═════ Data

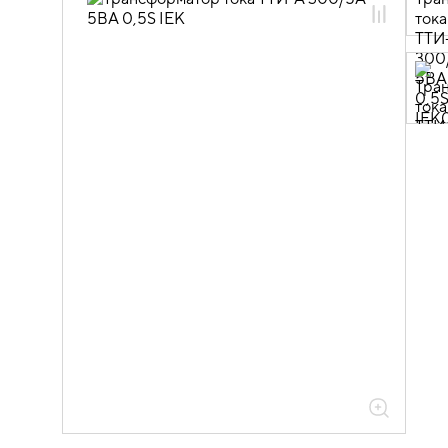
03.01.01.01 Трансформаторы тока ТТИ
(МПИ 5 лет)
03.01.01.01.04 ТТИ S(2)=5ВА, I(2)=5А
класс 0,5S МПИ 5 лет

══════════
═════ Data

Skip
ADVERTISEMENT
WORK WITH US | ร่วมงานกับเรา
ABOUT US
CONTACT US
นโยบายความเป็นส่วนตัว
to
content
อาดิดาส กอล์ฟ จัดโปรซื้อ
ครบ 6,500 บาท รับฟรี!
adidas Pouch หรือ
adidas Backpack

══════════
═════ Data

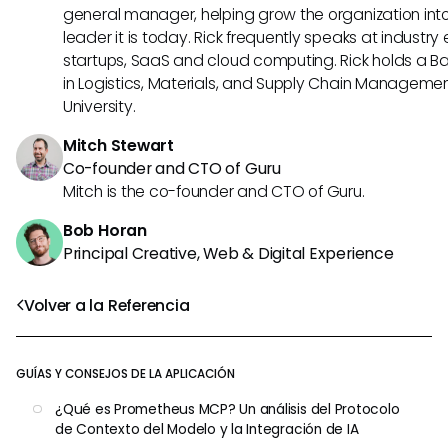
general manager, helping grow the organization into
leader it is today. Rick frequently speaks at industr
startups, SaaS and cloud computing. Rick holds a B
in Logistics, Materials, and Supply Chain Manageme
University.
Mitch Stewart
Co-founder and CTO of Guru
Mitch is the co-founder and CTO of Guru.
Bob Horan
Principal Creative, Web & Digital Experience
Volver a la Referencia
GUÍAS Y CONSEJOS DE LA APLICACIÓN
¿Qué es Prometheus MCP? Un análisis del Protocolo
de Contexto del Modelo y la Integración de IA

══════════

## Aim of the exercise
Which lines in the data above hold the string "Rick"? Return each of them.

## Output below
leader it is today. Rick frequently speaks at industr
startups, SaaS and cloud computing. Rick holds a B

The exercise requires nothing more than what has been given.